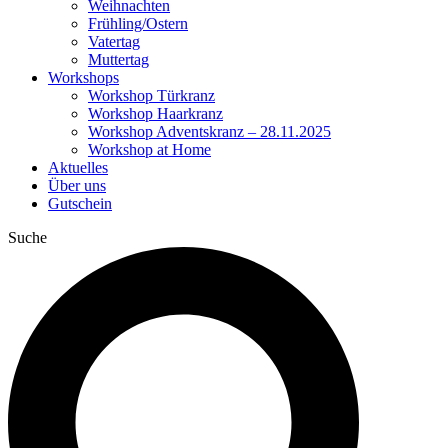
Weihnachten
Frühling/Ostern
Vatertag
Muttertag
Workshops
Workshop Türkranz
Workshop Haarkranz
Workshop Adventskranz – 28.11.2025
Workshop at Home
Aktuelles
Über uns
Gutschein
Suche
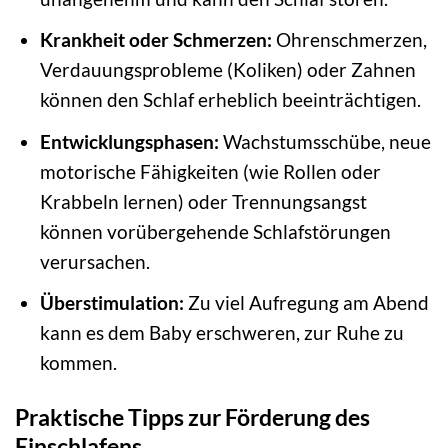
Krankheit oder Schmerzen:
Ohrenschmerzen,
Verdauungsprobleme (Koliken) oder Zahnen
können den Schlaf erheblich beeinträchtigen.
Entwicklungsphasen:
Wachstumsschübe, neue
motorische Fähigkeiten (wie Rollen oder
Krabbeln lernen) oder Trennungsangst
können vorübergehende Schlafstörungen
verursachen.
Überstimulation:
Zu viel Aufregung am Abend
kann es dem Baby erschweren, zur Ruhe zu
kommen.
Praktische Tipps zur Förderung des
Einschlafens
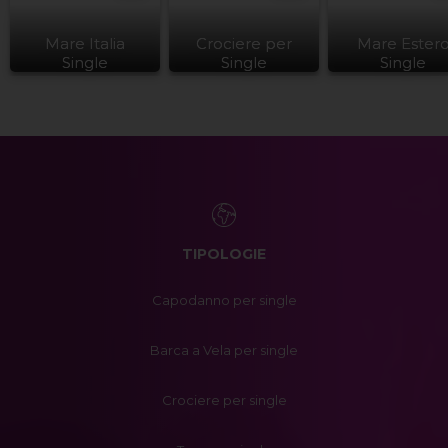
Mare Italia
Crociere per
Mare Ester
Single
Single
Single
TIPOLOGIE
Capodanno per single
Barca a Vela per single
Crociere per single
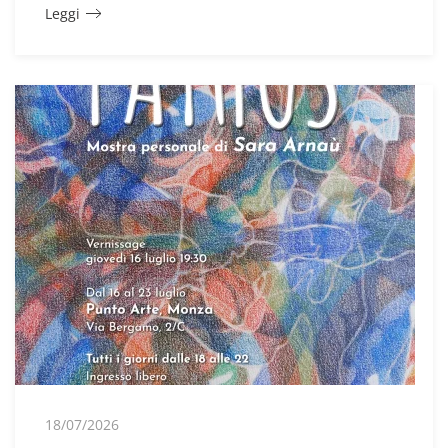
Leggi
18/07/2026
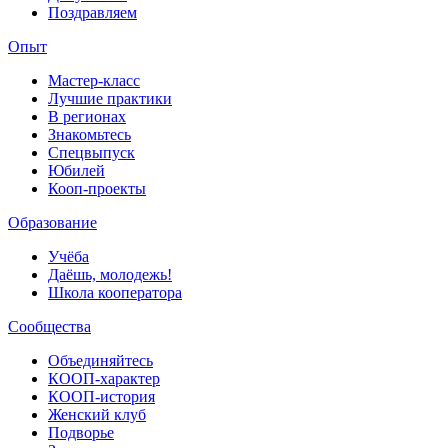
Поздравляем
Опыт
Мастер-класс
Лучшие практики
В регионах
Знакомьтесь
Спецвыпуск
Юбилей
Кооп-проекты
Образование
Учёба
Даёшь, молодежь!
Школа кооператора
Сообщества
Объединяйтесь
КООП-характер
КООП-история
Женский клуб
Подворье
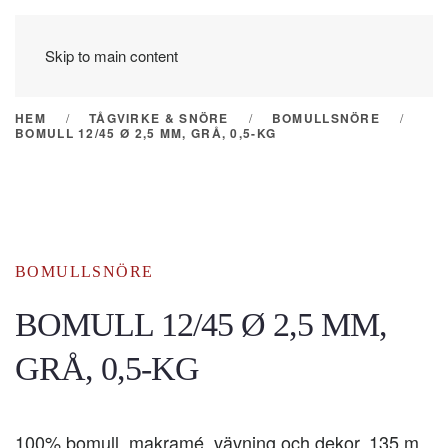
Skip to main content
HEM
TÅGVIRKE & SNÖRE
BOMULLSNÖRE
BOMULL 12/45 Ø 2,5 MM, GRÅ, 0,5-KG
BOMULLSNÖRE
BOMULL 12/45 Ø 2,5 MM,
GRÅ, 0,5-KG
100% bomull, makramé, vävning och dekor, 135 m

————————

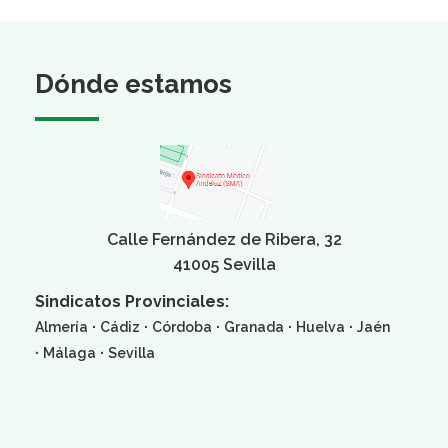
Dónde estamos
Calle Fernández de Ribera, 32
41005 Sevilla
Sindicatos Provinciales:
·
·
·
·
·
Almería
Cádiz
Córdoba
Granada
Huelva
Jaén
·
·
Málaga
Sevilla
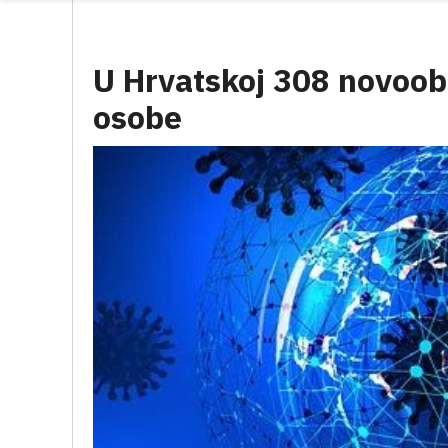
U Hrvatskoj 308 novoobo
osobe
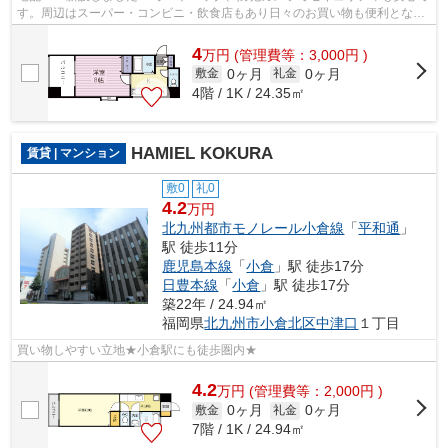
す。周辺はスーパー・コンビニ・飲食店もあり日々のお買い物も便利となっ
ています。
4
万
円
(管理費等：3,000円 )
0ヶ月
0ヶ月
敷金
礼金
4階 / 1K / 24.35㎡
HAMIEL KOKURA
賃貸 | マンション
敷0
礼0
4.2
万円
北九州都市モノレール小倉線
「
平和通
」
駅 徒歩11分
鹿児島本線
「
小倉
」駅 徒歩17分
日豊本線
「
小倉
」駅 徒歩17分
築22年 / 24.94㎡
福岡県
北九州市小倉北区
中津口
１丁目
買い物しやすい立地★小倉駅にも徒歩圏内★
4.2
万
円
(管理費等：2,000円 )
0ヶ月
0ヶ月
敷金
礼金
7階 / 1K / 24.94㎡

————————

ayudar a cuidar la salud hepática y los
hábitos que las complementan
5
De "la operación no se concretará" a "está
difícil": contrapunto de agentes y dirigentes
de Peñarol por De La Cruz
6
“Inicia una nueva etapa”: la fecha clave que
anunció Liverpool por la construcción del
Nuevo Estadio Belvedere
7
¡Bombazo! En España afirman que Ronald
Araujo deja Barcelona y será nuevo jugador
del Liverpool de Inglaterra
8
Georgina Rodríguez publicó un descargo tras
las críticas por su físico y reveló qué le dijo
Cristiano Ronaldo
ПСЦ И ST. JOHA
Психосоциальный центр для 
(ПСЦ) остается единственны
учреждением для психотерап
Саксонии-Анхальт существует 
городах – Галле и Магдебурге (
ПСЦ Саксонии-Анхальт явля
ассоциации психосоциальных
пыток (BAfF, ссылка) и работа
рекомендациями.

————————

• **What you are asked to do**:
State how many lines of the listing above include the string "Liverpool", with no words around the number.

• **Result below**:
2